Task requirements
Filter this material down to the lines that hold "Kangaroo", copying each one.

>>>

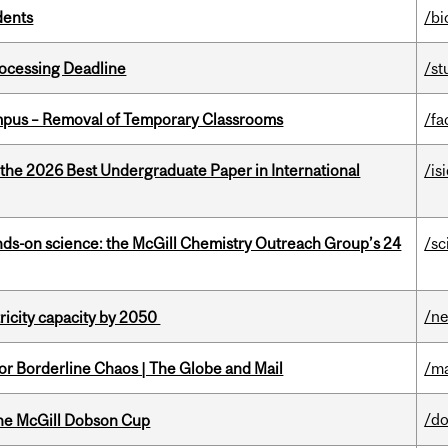
dents
/bi
ocessing Deadline
/st
mpus – Removal of Temporary Classrooms
/fa
 the 2026 Best Undergraduate Paper in International
/is
nds-on science: the McGill Chemistry Outreach Group’s 24
/sc
/n
ricity capacity by 2050
for Borderline Chaos | The Globe and Mail
/ma
/d
the McGill Dobson Cup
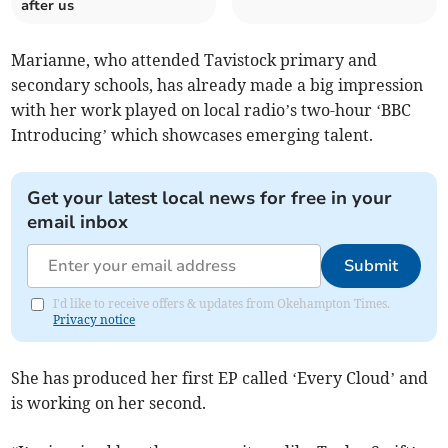
after us
Marianne, who attended Tavistock primary and
secondary schools, has already made a big impression
with her work played on local radio’s two-hour ‘BBC
Introducing’ which showcases emerging talent.
Get your latest local news for free in your
email inbox
Submit
I'd like to receive offers & updates from Okehampton Times.
Privacy notice
She has produced her first EP called ‘Every Cloud’ and
is working on her second.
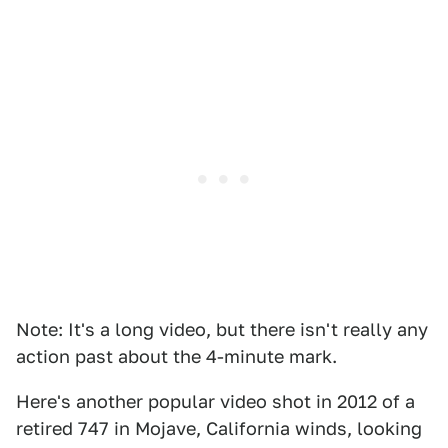
Note: It's a long video, but there isn't really any
action past about the 4-minute mark.
Here's another popular video shot in 2012 of a
retired 747 in Mojave, California winds, looking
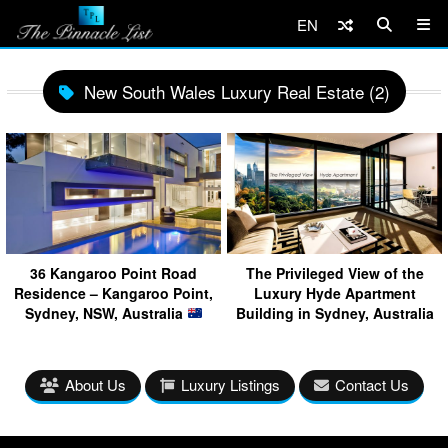
EN
New South Wales Luxury Real Estate (2)
36 Kangaroo Point Road
The Privileged View of the
Residence – Kangaroo Point,
Luxury Hyde Apartment
Sydney, NSW, Australia
Building in Sydney, Australia
About Us
Luxury Listings
Contact Us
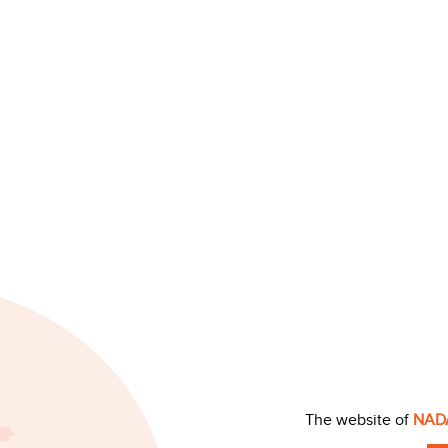
The website of
NAD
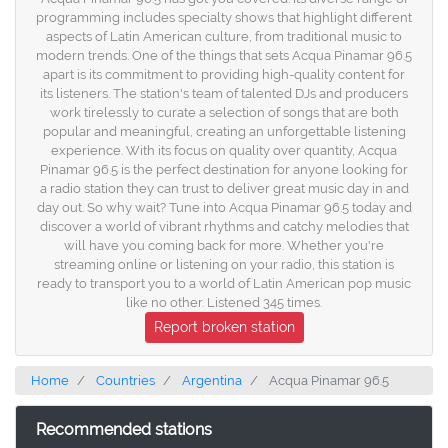
programming includes specialty shows that highlight different
aspects of Latin American culture, from traditional music to
modern trends. One of the things that sets Acqua Pinamar 96.5
apart is its commitment to providing high-quality content for
its listeners. The station's team of talented DJs and producers
work tirelessly to curate a selection of songs that are both
popular and meaningful, creating an unforgettable listening
experience. With its focus on quality over quantity, Acqua
Pinamar 96.5 is the perfect destination for anyone looking for
a radio station they can trust to deliver great music day in and
day out. So why wait? Tune into Acqua Pinamar 96.5 today and
discover a world of vibrant rhythms and catchy melodies that
will have you coming back for more. Whether you're
streaming online or listening on your radio, this station is
ready to transport you to a world of Latin American pop music
like no other. Listened 345 times.
Report broken station
Home
Countries
Argentina
Acqua Pinamar 96.5
Recommended stations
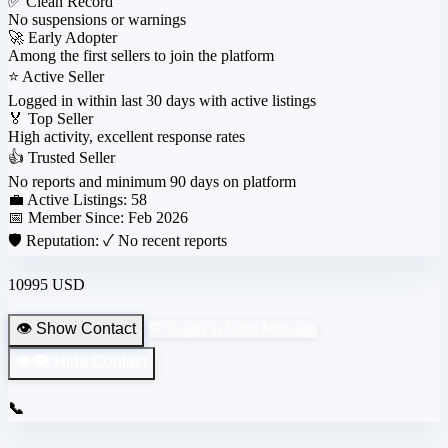
✅
Clean Record
No suspensions or warnings
🚀
Early Adopter
Among the first sellers to join the platform
⭐
Active Seller
Logged in within last 30 days with active listings
🏅
Top Seller
High activity, excellent response rates
👍
Trusted Seller
No reports and minimum 90 days on platform
💼 Active Listings:
58
📅 Member Since:
Feb 2026
🛡️ Reputation:
✓ No recent reports
10995 USD
👁️ Show Contact
💬 Login to Send Message
👁️‍🗨️ Hide Contact
📞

<<<

Task solution
36 Kangaroo Point Road
Residence – Kangaroo Point,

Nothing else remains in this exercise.